Embora todos fossem autores de primeira cujas qualidades o tempo confirmou, o maior escritor neogrego (língua que descende do grego clássico e está para este como o latim para nossa "última flor do Lácio"), o poeta reconhecido pelos demais como seu mestre foi Konstantinos Kaváfis (1863-1933).
Nativo e habitante de Alexandria, cidade (até os anos 50) cosmopolita, multicultural e multilíngüe, Kaváfis (há várias transcrições latinas de seu nome: Kavafy, Caváfys etc.) pertence, não obstante a brevidade de sua obra (cerca de duzentos poemas curtos), ao círculo restrito de criadores tão originais como consumados. Seus versos que, por um lado, celebram o amor homoerótico e, por outro, exploram e presentificam de modo inconfundível a história de seu povo, têm paralelos estilísticos, imaginativos, metodológicos e até existenciais com o que fizeram certos autores inclassificáveis: Fernando Pessoa e Jorge Luis Borges.
"Descoberto" e revelado ao mundo por gerações sucessivas de admiradores empenhados, o alexandrino é hoje reconhecido como uma das figuras centrais da poesia moderna e sua lírica não cessa de ser traduzida e retraduzida para os idiomas que importam. Jorge de Senna (em Portugal) e José Paulo Paes (no Brasil) traduziram seleções generosas de seus versos. Mas tivemos de esperar pelo trabalho dedicado e competente de Isis Borges B. da Fonseca para podermos finalmente ler em português o conjunto de seus poemas canônicos na bela edição bilíngüe (408 págs.) recém-publicada pela Odysseus Editora.
Nenhum poema entre os que Kaváfis escreveu se tornou tão famoso quanto o conciso e irônico "Esperando os Bárbaros". Como não poderia deixar de ser, após ler e reler, anos a fio, dúzias de traduções para o inglês, francês, espanhol, italiano etc., eu tampouco resisti a arriscar a minha.

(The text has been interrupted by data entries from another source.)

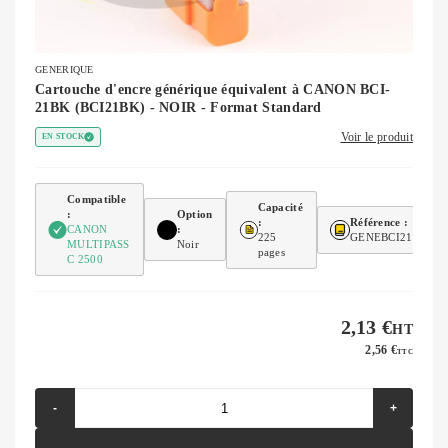
GENERIQUE
Cartouche d'encre générique équivalent à CANON BCI-
21BK (BCI21BK) - NOIR - Format Standard
Voir le produit
EN STOCK
Compatible
Capacité
:
Option
:
Référence :
CANON
:
225
GENEBCI21BK
MULTIPASS
Noir
pages
C 2500
2,13 €
HT
2,56 €
TTC
-
+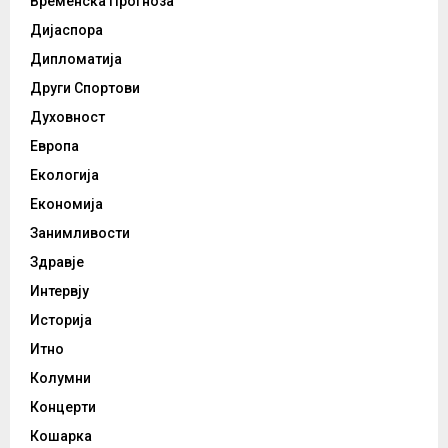
Временска Прогноза
Дијаспора
Дипломатија
Други Спортови
Духовност
Европа
Екологија
Економија
Занимливости
Здравје
Интервју
Историја
Итно
Колумни
Концерти
Кошарка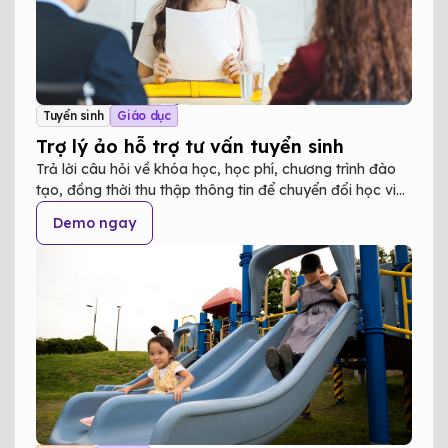
Tuyển sinh
Giáo dục
Trợ lý ảo hỗ trợ tư vấn tuyển sinh
Trả lời câu hỏi về khóa học, học phí, chương trình đào
tạo, đồng thời thu thập thông tin để chuyển đổi học viên
tiềm năng nhanh chóng.
Demo ngay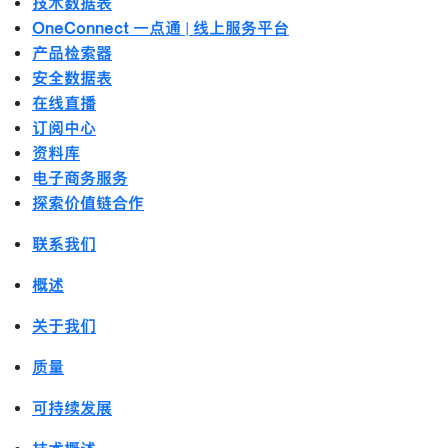
技术数据表
OneConnect 一点通 | 线上服务平台
产品检索器
安全数据表
在线直播
订阅中心
资料库
电子商务服务
探索价值链合作
联系我们
概述
关于我们
质量
可持续发展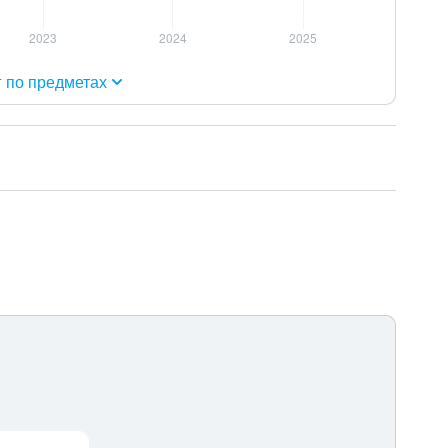
г по предметах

KAVÁFIS ESPERANDO OS BÁRBAROS

O que é, juntos no fórum, que esperamos?
Os bárbaros, que chegam hoje.
Por que, em sessão, nosso senado não
Faz nada e os senadores não legislam?
Porque os bárbaros chegam hoje.
Que novas leis passar? Chegando,
Os bárbaros farão as suas.
Por que nosso monarca está coroado
E em pompa, desde cedo, no seu trono
Defronte à maior porta da cidade?
Porque os bárbaros chegam hoje
E, pronto a recebê-los, nosso
Monarca mandou mesmo preparar
Para seu chefe um édito no qual
Lhe outorga honras e títulos diversos.
Por que ambos cônsules e até pretores,
Em ricas togas púrpuras, se exibem
Com anéis ofuscantes de esmeraldas
E braceletes cheios de ametistas?
Por que ostentam, lavrados de ouro e prata,
Bordões esplêndidos em suas mãos?

Porque os bárbaros chegam hoje
E adornos tais os impressionam.

Por que os tribunos se mantêm calados,
Nem, como de hábito, um sequer perora?
Os bárbaros, que chegam hoje,
Execram falas e eloqüência.
Por que este mal-estar (Como os semblantes
Se põem sombrios!) que despovoa abrupto
Rua e praça em tumulto? - E por que todo
Mundo volta apreensivo para casa?
Porque anoitece, os bárbaros não chegam
E gente vinda da fronteira afirma
Que já não há mais bárbaro nenhum.
E agora, sem os bárbaros que, à sua
Maneira, eram nossa última esperança?